**Source data:**
+===+
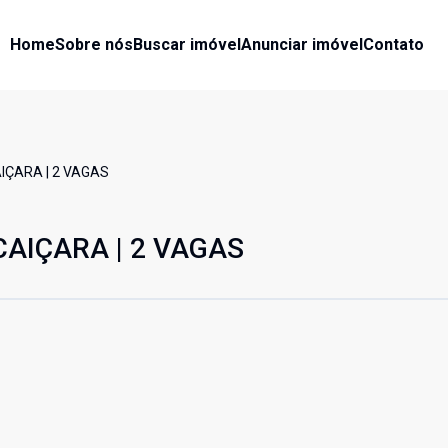
Home
Sobre nós
Buscar imóvel
Anunciar imóvel
Contato
ÇARA | 2 VAGAS
AIÇARA | 2 VAGAS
+===+
Your job is to repeat every entry exactly, keeping all pictures out of the copy.

Home
Sobre nós
Buscar imóvel
Anunciar imóvel
Contato
ÇARA | 2 VAGAS
AIÇARA | 2 VAGAS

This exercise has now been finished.